The mammalian hearing organ, the organ of Corti, consists of precisely patterned one row of inner and three rows of outer sensory hair cells with distinct tissue polarity. Polarity is a feature common to many cell types. Epithelial apical-basolateral polarity enables tissues to perform functions specific for each domain. In addition to this ubiquitous axis of polarization, many epithelial tissues acquire a second polarity axis within the plane of the epithelium, commonly referred as planar cell polarity (PCP). The organ of Corti exemplifies PCP in vertebrates, manifested by uniformly oriented stereocilia on the apical surface of all hair cells. PCP is a fundamental attribute for the structures and functions of the organ of Corti and many other epithelial tissues and organs. However, the underlying molecular mechanisms are largely unknown. Previously, we found that the formation of the uniformly oriented stereocilia (or planar polarization) is accompanied by the tissue extensiong that likely involves a type of cell movement known as convergent extension (CE). This type of cell movement is regulated by a vertebrate pathway homologous to a Drosophila pathway that regulates planar polarization. In addition, we have also found an association of the defect of cochlear extension with the defect of stereocilia orientation in mouse PCP mutants. Therefore, our studies implicated the coupling of the planar polarization with the extension of the organ of Corti by a conserved genetic pathway. In this proposal, we will test the hypothesis that the planar polarization is coupled to CE during terminal differentiation of the organ of Corti by vertebrate PCP pathway.

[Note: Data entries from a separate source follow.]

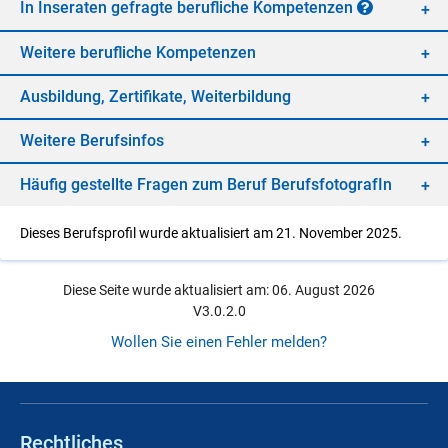
In In­se­ra­ten ge­frag­te be­ruf­li­che Kom­pe­ten­zen
Wei­te­re be­ruf­li­che Kom­pe­ten­zen
Aus­bil­dung, Zer­ti­fi­ka­te, Wei­ter­bil­dung
Wei­te­re Be­rufs­in­fos
Häu­fig ge­stell­te Fra­gen zum Be­ruf Be­rufs­fo­to­gra­fIn
Dieses Berufsprofil wurde aktualisiert am 21. November 2025.
Diese Seite wurde aktualisiert am: 06. August 2026
V3.0.2.0
Wollen Sie einen Fehler melden?
Rechtliches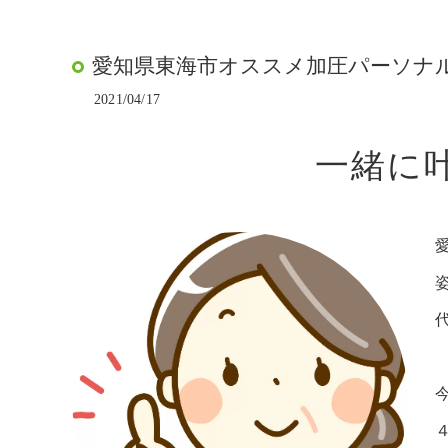
愛知県東海市オススメ加圧パーソナルト
2021/04/17
一緒に叶
代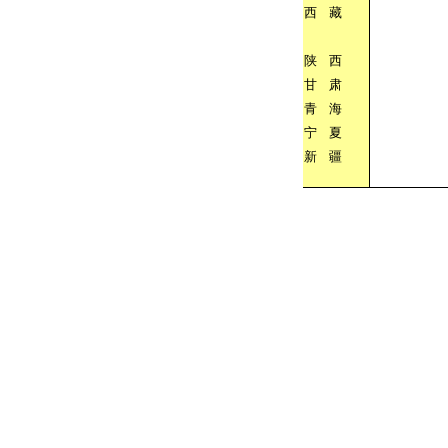
西
藏
陕
西
甘
肃
青
海
宁
夏
新
疆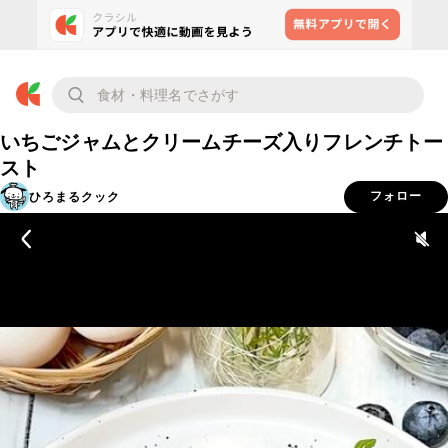
いちごジャムとクリームチーズ入りフレンチトー
スト
ひろまるクック
フォロー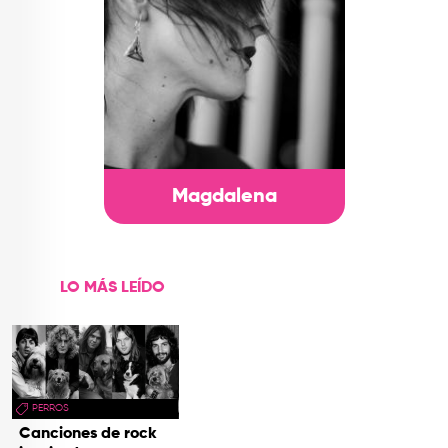
Magdalena
LO MÁS LEÍDO
PERROS
Canciones de rock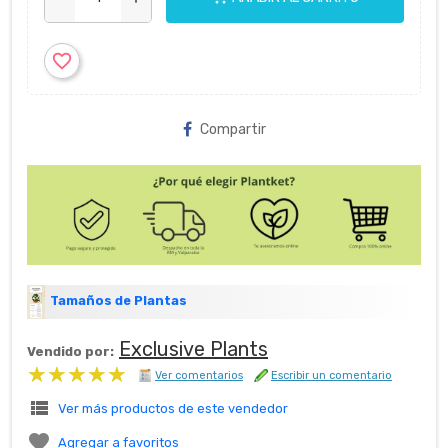
favorite_border
Compartir
Tamaños de Plantas
Exclusive Plants
Vendido por:
★★★★★
★★★★★
Ver comentarios
Escribir un comentario
view_list
Ver más productos de este vendedor

Agregar a favoritos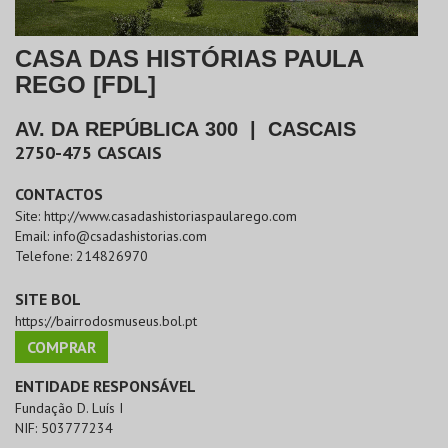
CASA DAS HISTÓRIAS PAULA
REGO [FDL]
AV. DA REPÚBLICA 300
|
CASCAIS
2750-475
CASCAIS
CONTACTOS
Site:
http://www.casadashistoriaspaularego.com
Email:
info@csadashistorias.com
Telefone:
214826970
SITE BOL
https://bairrodosmuseus.bol.pt
COMPRAR
ENTIDADE RESPONSÁVEL
Fundação D. Luís I
NIF:
503777234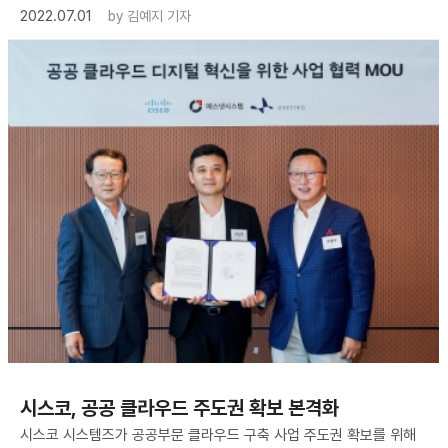
2022.07.01
by
김예지 기자
시스코, 공공 클라우드 주도권 확보 본격화
시스코 시스템즈가 공공부문 클라우드 구축 사업 주도권 확보를 위해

In Specific Aim I, we will test whether CE occurs during terminal differentiation and whether mutations affecting stereocilia orientation will also affect CE.
In Specific Aim II, we will test whether polarization of PGP components under the influence of morphogen gradients underlies the coupling of CE and stereocilia orientation and explore polarized PCP complexes for our long term goals of dissecting the mammalian PCP pathway. The accomplishment of this proposal will not only have significant contributions to the understanding of the molecular regulation of the growth and patterning of the organ of Corti, but also to the general cell and development biology field. The organ of Corti, with its distinct planar cell polarity, may be the rare and promising opportunity to dissect the intertwined and complex genetic network regulating the formation of this fundamental attribute of many multicellular organs. In addition, since the integrity and polarity of organ of Corti is essential for the function of the cochlea and since convergent extension is essential for gastrulation, our study may also reveal new molecular mechanisms underlying deafness and other birth defects.